I came to a conclusion today, whilst tidying and trying to make sense of a few things. Something I do not enjoy: Superhero comics.  I'm not even particularly enamored of the movies.  I shall elaborate.  

I think that, for the most part, they're boring.  I want my fiction to be as escapist as possible, and most superhero comics are not escapism.  I'll take a pop at Spider-Man, Marvel's flagship character.  Spider-Man, or his alter-ego, Peter Parker, is a young man.  He's poor, struggles to pay his bills and look after his family.  As a freelancer, his job is constantly uncertain, and he never knows if his next paycheck is going to be his last.  
This is not escapism.  This is my life.  And I don't want to be reminded of that in comic book or movie form.  I don't want to pay money, hard-earned money, to be reminded that I don't have much money.
Now, add to that the fact that Parker is a whiny bitch.
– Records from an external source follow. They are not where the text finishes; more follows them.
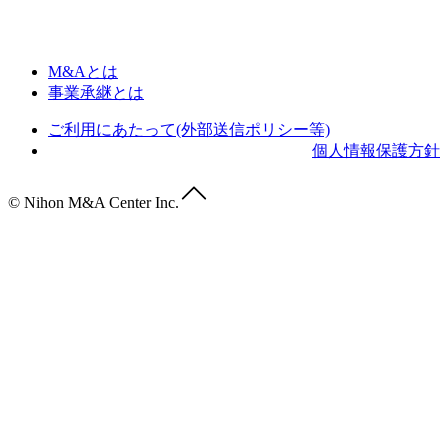
M&Aとは
事業承継とは
ご利用にあたって(外部送信ポリシー等)
個人情報保護方針
© Nihon M&A Center Inc.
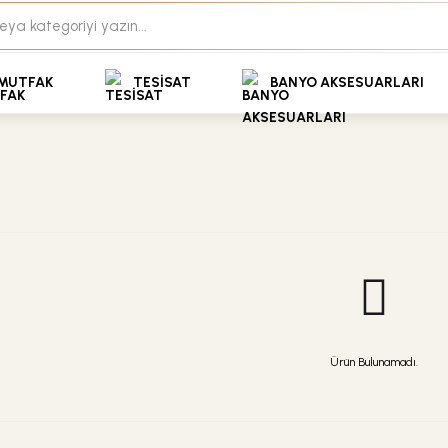
35+ Yıllık Tecrübe
Uzman Ekip Desteği
kit Ödemeli Özel Fiyatlar için Bizden Teklif Alabilirs
MUTFAK
TESİSAT
BANYO AKSESUARLARI
Ürün Bulunamadı.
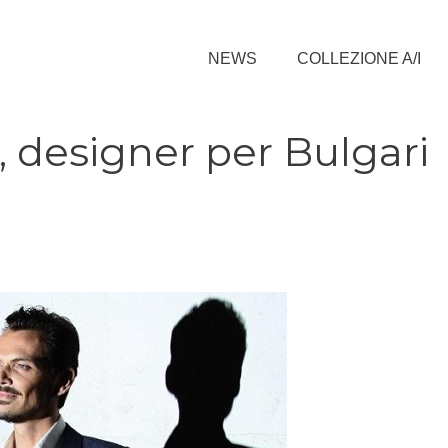
NEWS
COLLEZIONE A/I
 designer per Bulgari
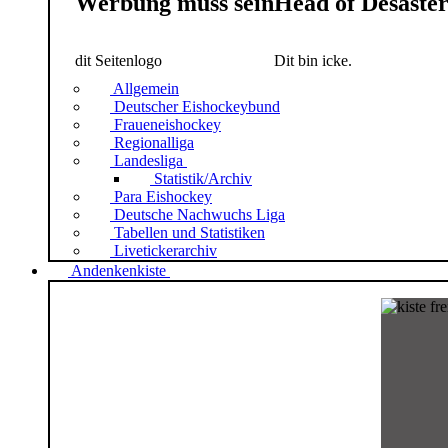
Werbung muss sein
Head of Desaste
dit Seitenlogo
Dit bin icke.
Allgemein
Deutscher Eishockeybund
Fraueneishockey
Regionalliga
Landesliga
Statistik/Archiv
Para Eishockey
Deutsche Nachwuchs Liga
Tabellen und Statistiken
Livetickerarchiv
Andenkenkiste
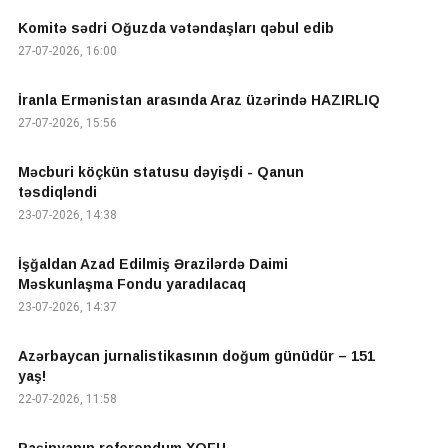
Komitə sədri Oğuzda vətəndaşları qəbul edib
27-07-2026, 16:00
İranla Ermənistan arasında Araz üzərində HAZIRLIQ
27-07-2026, 15:56
Məcburi köçkün statusu dəyişdi - Qanun
təsdiqləndi
23-07-2026, 14:38
İşğaldan Azad Edilmiş Ərazilərdə Daimi
Məskunlaşma Fondu yaradılacaq
23-07-2026, 14:37
Azərbaycan jurnalistikasının doğum günüdür – 151
yaş!
22-07-2026, 11:58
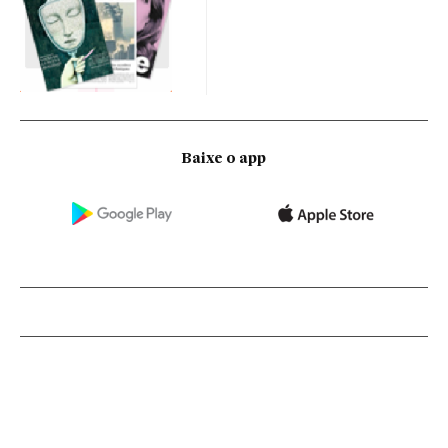
Baixe o app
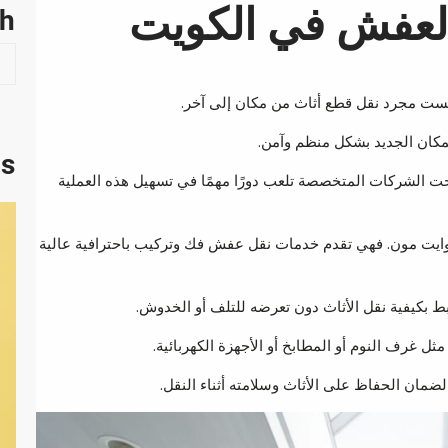
لعفش في الكويت
ch
S
e
a
يست مجرد نقل قطع أثاث من مكان إلى آخر.
r
لمكان الجديد بشكل منظم وآمن.
c
ts
h
ت الشركات المتخصصة تلعب دورًا مهمًا في تسهيل هذه العملية
وايت مون. فهي تقدم خدمات نقل عفش فك وتركيب باحترافية عالية
بط بكيفية نقل الأثاث دون تعرضه للتلف أو الخدوش.
ل غرف النوم أو المطابخ أو الأجهزة الكهربائية.
مان الحفاظ على الأثاث وسلامته أثناء النقل.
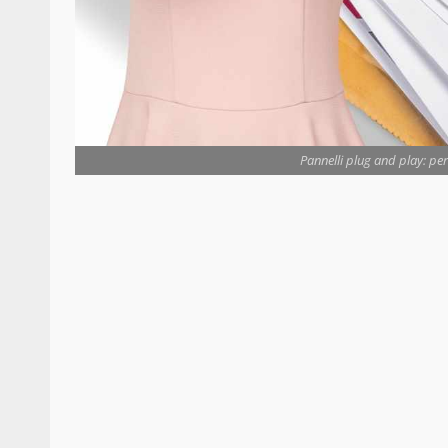
Pannelli plug and play: perc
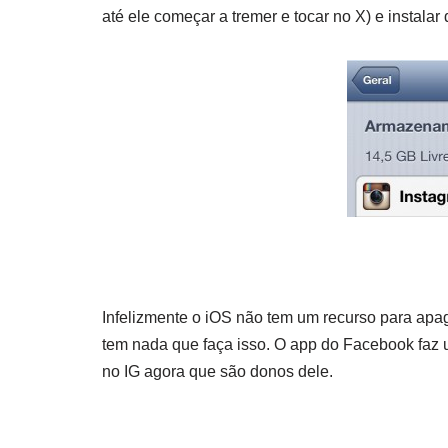
até ele começar a tremer e tocar no X) e instalar
Infelizmente o iOS não tem um recurso para apa
tem nada que faça isso. O app do Facebook faz 
no IG agora que são donos dele.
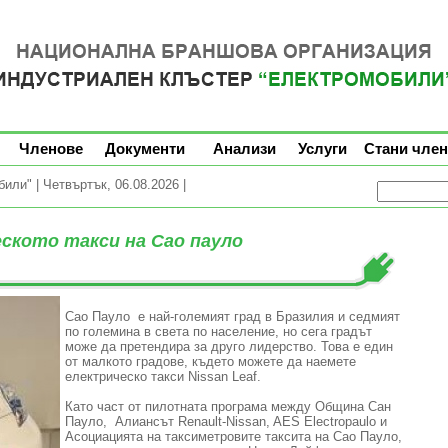
Членове
Документи
Анализи
Услуги
Стани член
ли" | Четвъртък, 06.08.2026 |
еското такси на Сао пауло
Сао Пауло e най-големият град в Бразилия и седмият
по големина в света по население, но сега градът
може да претендира за друго лидерство. Това е един
от малкото градове, където можете да наемете
електрическо такси Nissan Leaf.
Като част от пилотната програма между Община Сан
Пауло, Алиансът Renault-Nissan, AES Electropaulo и
Асоциацията на таксиметровите таксита на Сао Пауло,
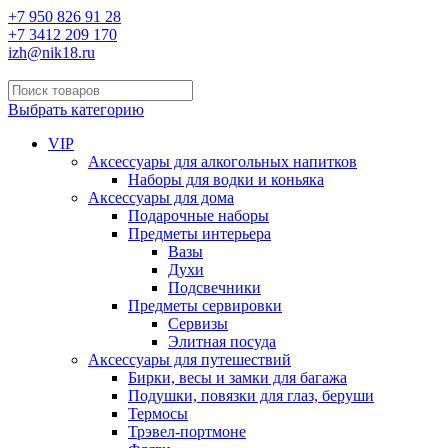
+7 950 826 91 28
+7 3412 209 170
izh@nik18.ru
Выбрать категорию
VIP
Аксессуары для алкогольных напитков
Наборы для водки и коньяка
Аксессуары для дома
Подарочные наборы
Предметы интерьера
Вазы
Духи
Подсвечники
Предметы сервировки
Сервизы
Элитная посуда
Аксессуары для путешествий
Бирки, весы и замки для багажа
Подушки, повязки для глаз, беруши
Термосы
Трэвел-портмоне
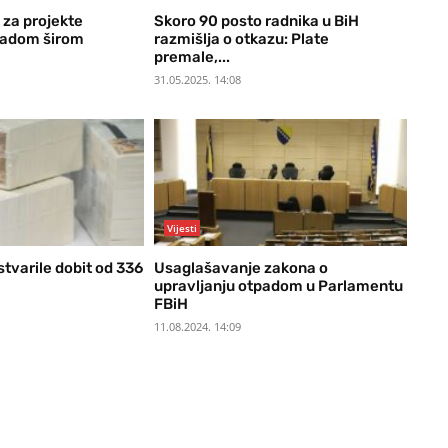
 za projekte
Skoro 90 posto radnika u BiH
padom širom
razmišlja o otkazu: Plate
premale,...
31.05.2025. 14:08
Vijesti
tvarile dobit od 336
Usaglašavanje zakona o
upravljanju otpadom u Parlamentu
FBiH
11.08.2024. 14:09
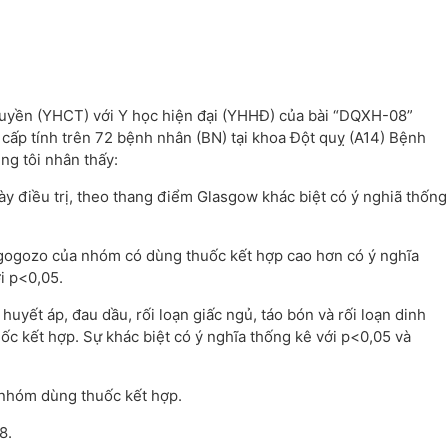
truyền (YHCT) với Y học hiện đại (YHHĐ) của bài “DQXH-08”
 cấp tính trên 72 bệnh nhân (BN) tại khoa Đột quỵ (A14) Bệnh
ng tôi nhân thấy:
ày điều trị, theo thang điểm Glasgow khác biệt có ý nghiã thống
rgogozo của nhóm có dùng thuốc kết hợp cao hơn có ý nghĩa
i p<0,05.
uyết áp, đau dầu, rối loạn giấc ngủ, táo bón và rối loạn dinh
c kết hợp. Sự khác biệt có ý nghĩa thống kê với p<0,05 và
nhóm dùng thuốc kết hợp.
8.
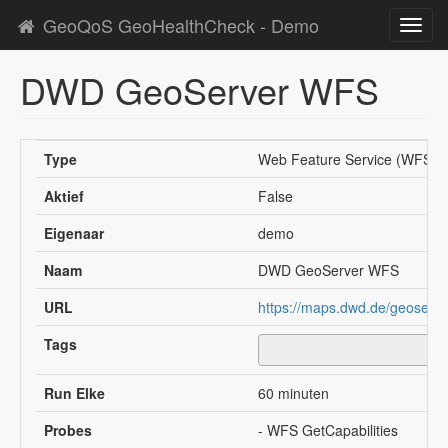
GeoQoS GeoHealthCheck - Demo
Toggl
navig
DWD GeoServer WFS
Type
Web Feature Service (WFS)
Aktief
False
Eigenaar
demo
Naam
DWD GeoServer WFS
URL
https://maps.dwd.de/geoserve
Tags
Run Elke
60 minuten
Probes
- WFS GetCapabilities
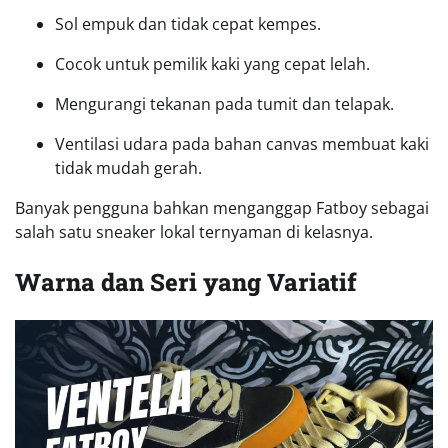
Sol empuk dan tidak cepat kempes.
Cocok untuk pemilik kaki yang cepat lelah.
Mengurangi tekanan pada tumit dan telapak.
Ventilasi udara pada bahan canvas membuat kaki
tidak mudah gerah.
Banyak pengguna bahkan menganggap Fatboy sebagai
salah satu sneaker lokal ternyaman di kelasnya.
Warna dan Seri yang Variatif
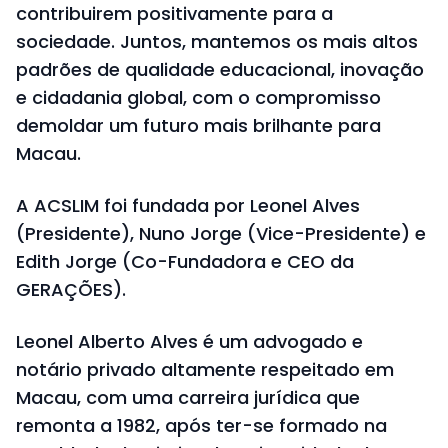
contribuirem positivamente para a
sociedade. Juntos, mantemos os mais altos
padrões de qualidade educacional, inovação
e cidadania global, com o compromisso
demoldar um futuro mais brilhante para
Macau.
A ACSLIM foi fundada por Leonel Alves
(Presidente), Nuno Jorge (Vice-Presidente) e
Edith Jorge (Co-Fundadora e CEO da
GERAÇÕES).
Leonel Alberto Alves é um advogado e
notário privado altamente respeitado em
Macau, com uma carreira jurídica que
remonta a 1982, após ter-se formado na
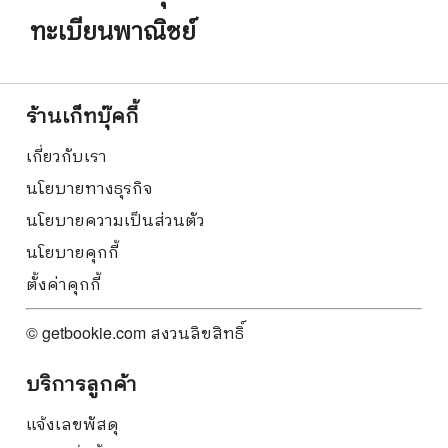
ทะเบียนพาณิชย์
ร้านเก็ทบุ๊คกี้
เกี่ยวกับเรา
นโยบายทางธุรกิจ
นโยบายความเป็นส่วนตัว
นโยบายคุกกี้
ตั้งค่าคุกกี้
© getbookie.com สงวนลิขสิทธิ์
บริการลูกค้า
แจ้งเลขพัสดุ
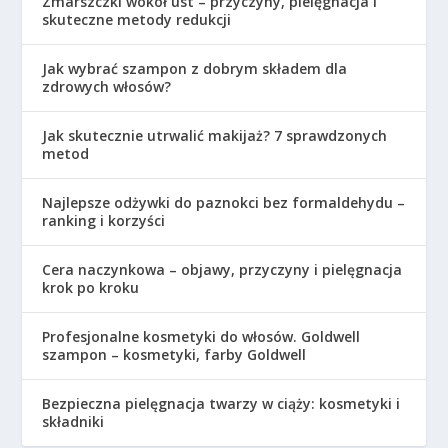
Zmarszczki wokół ust – przyczyny, pielęgnacja i
skuteczne metody redukcji
Jak wybrać szampon z dobrym składem dla
zdrowych włosów?
Jak skutecznie utrwalić makijaż? 7 sprawdzonych
metod
Najlepsze odżywki do paznokci bez formaldehydu –
ranking i korzyści
Cera naczynkowa – objawy, przyczyny i pielęgnacja
krok po kroku
Profesjonalne kosmetyki do włosów. Goldwell
szampon – kosmetyki, farby Goldwell
Bezpieczna pielęgnacja twarzy w ciąży: kosmetyki i
składniki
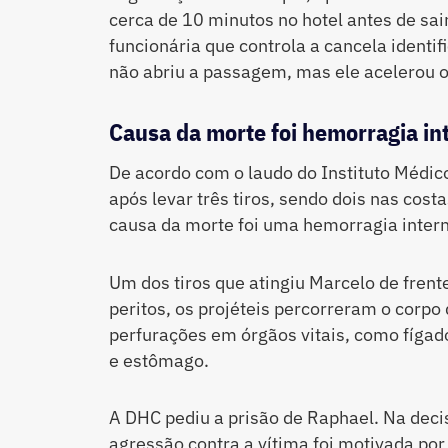
cerca de 10 minutos no hotel antes de sa
funcionária que controla a cancela identifi
não abriu a passagem, mas ele acelerou o
Causa da morte foi hemorragia in
De acordo com o laudo do Instituto Médico
após levar três tiros, sendo dois nas cost
causa da morte foi uma hemorragia intern
Um dos tiros que atingiu Marcelo de fren
peritos, os projéteis percorreram o corpo
perfurações em órgãos vitais, como fígado
e estômago.
A DHC pediu a prisão de Raphael. Na decis
agressão contra a vítima foi motivada po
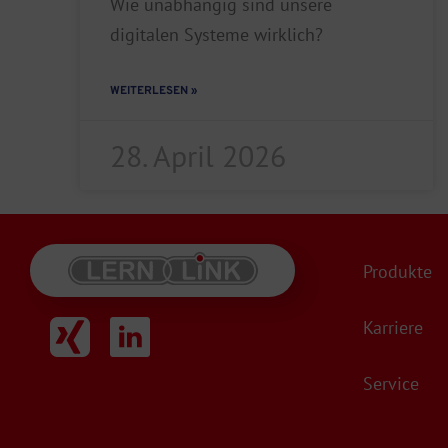
Wie unabhängig sind unsere
digitalen Systeme wirklich?
WEITERLESEN »
28. April 2026
Produkte
Karriere
Service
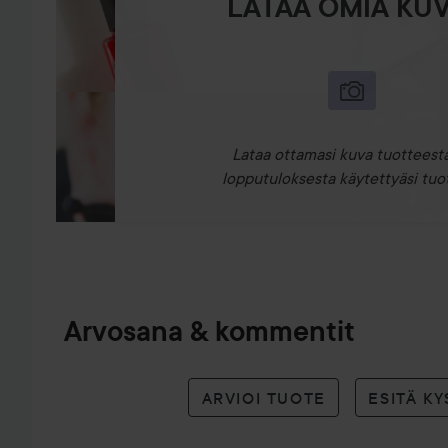
LATAA OMIA KUV
Lataa ottamasi kuva tuotteesta
lopputuloksesta käytettyäsi tuot
Arvosana & kommentit
ARVIOI TUOTE
ESITÄ K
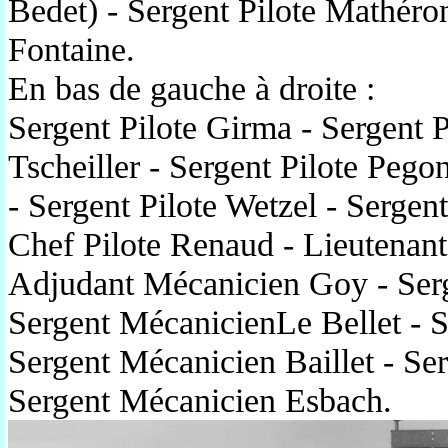
Bedet) - Sergent Pilote Mathéro
Fontaine.
En bas de gauche à droite :
Sergent Pilote Girma - Sergent P
Tscheiller - Sergent Pilote Peg
- Sergent Pilote Wetzel - Serge
Chef Pilote Renaud - Lieutenan
Adjudant Mécanicien Goy - Serg
Sergent MécanicienLe Bellet - 
Sergent Mécanicien Baillet - Se
Sergent Mécanicien Esbach.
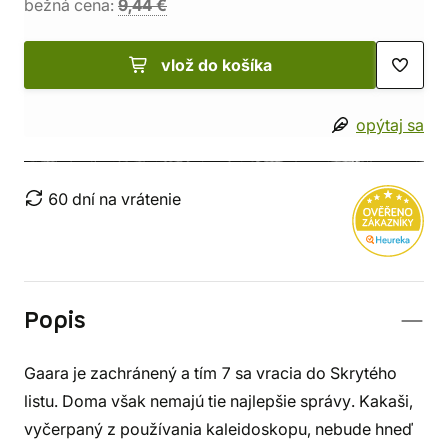
bežná cena:
9,44 €
vlož do košíka
opýtaj sa
60 dní na vrátenie
Popis
Gaara je zachránený a tím 7 sa vracia do Skrytého
listu. Doma však nemajú tie najlepšie správy. Kakaši,
vyčerpaný z používania kaleidoskopu, nebude hneď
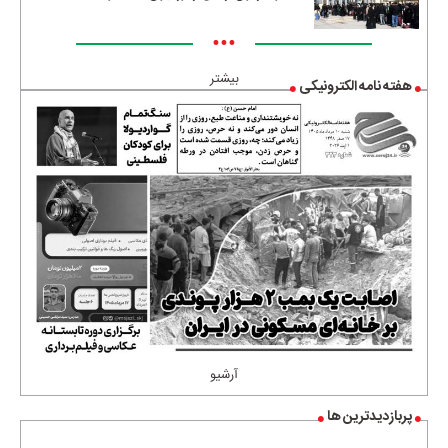
•••
بیشتر
هفته نامه الکترونیکی
آرشیو
پربازدیدترین ها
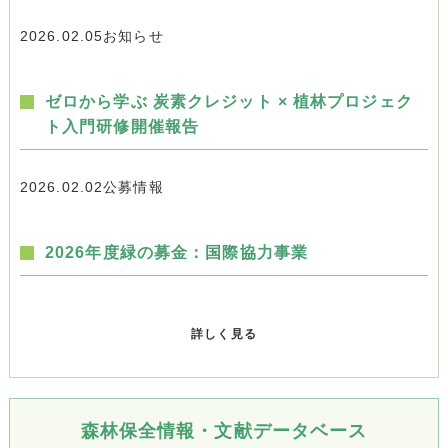
2026.02.05
お知らせ
ゼロから学ぶ 炭素クレジット × 植林プロジェク
ト入門研修開催報告
2026.02.02
公募情報
2026年度緑の募金：国際協力事業
詳しく見る
森林保全情報・文献データベース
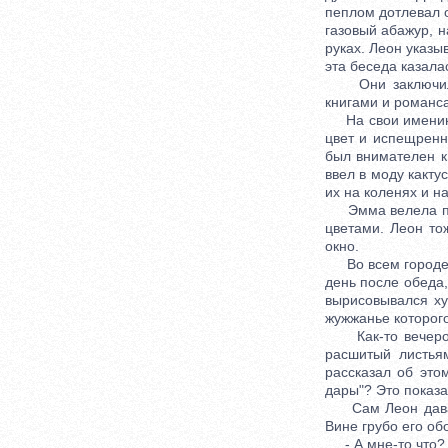
пеплом дотлевал о
газовый абажур, 
руках. Леон указы
эта беседа казала
Они заключили м
книгами и романса
На свои именины 
цвет и испещрен
был внимателен к
ввел в моду какту
их на коленях и н
Эмма велела прид
цветами. Леон то
окно.
Во всем городе б
день после обеда,
вырисовывался ху
жужжанье которого
Как-то вечером,
расшитый листья
рассказал об это
дары"? Это показа
Сам Леон давал п
Вине грубо его об
- А мне-то что? 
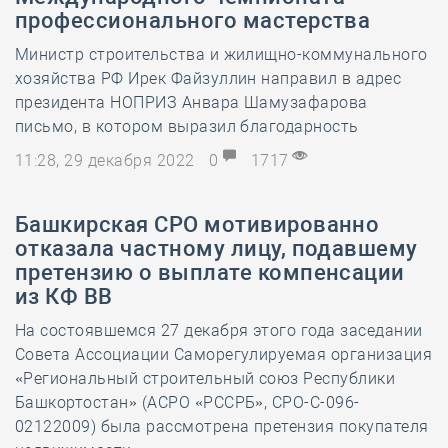
профессионального мастерства
Министр строительства и жилищно-коммунального
хозяйства РФ Ирек Файзуллин направил в адрес
президента НОПРИЗ Анвара Шамузафарова
письмо, в котором выразил благодарность
11:28, 29 декабря 2022
0
1717
Башкирская СРО мотивированно
отказала частному лицу, подавшему
претензию о выплате компенсации
из КФ ВВ
На состоявшемся 27 декабря этого года заседании
Совета Ассоциации Саморегулируемая организация
«Региональный строительный союз Республики
Башкортостан» (АСРО «РССРБ», СРО-С-096-
02122009) была рассмотрена претензия покупателя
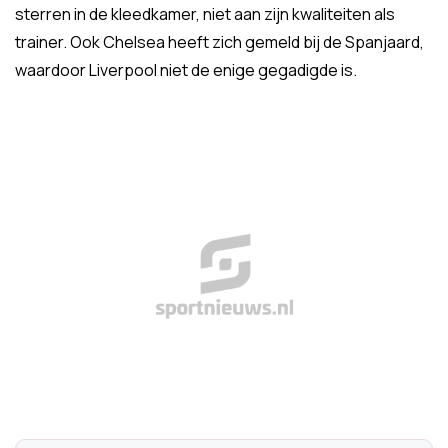
sterren in de kleedkamer, niet aan zijn kwaliteiten als
trainer. Ook Chelsea heeft zich gemeld bij de Spanjaard,
waardoor Liverpool niet de enige gegadigde is.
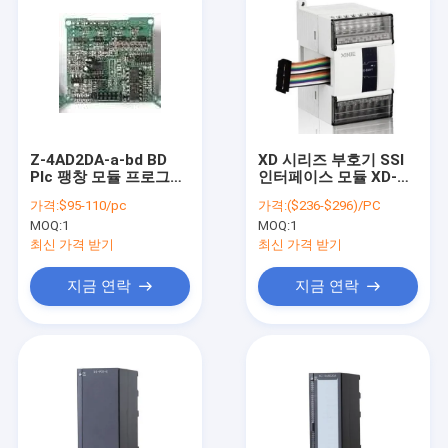
Z-4AD2DA-a-bd BD
XD 시리즈 부호기 SSI
Plc 팽창 모듈 프로그램
인터페이스 모듈 XD-
논리 제어기 20mA
E4SSI 10-31 비트
가격:
$95-110/pc
가격:
($236-$296)/PC
MOQ:
1
MOQ:
1
최신 가격 받기
최신 가격 받기
지금 연락
지금 연락
집
제품
우리에 대하여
He spends a good chunk of his comics complaining about how his life sucks and it isn't fair that bad things keep happening to him.  Whilst swinging around a huge city like most folks (even in his universe) would love to be able to do.   
What makes this more galling is that he had joined the Avengers recently, (I don't know if the memberships still stands) so his money worries have pretty much gone, but still he finds reasons to complain.  
Peter Parker is the living embodiment of White Guy Problems.  He's an excuse for immature white guys to vicariously complain about how hard they have it.  And it sucks.  And more to the point, it's boring.
Spider-Man is the extreme of this, and lord knows I don't want to go back to the EXTREME style of the nineties.  But he's the template.  Make the protagonist relatable by giving them problems the reader can relate to.  Which is fine, but Parker just complains about stuff that he shouldn't really be complaining about.  He's an immature idiot who never learns from his mistakes and whines about it.
Which is why I don't care about it being Parker in the new Marvel films.  Hell, I want it to be the new kid from the Ultimate books.
Parker should have been retired during the Clone Saga after May died the first time.  Then Reilly should have had a few years in a soft reboot, and see if he's any better.  Anyway...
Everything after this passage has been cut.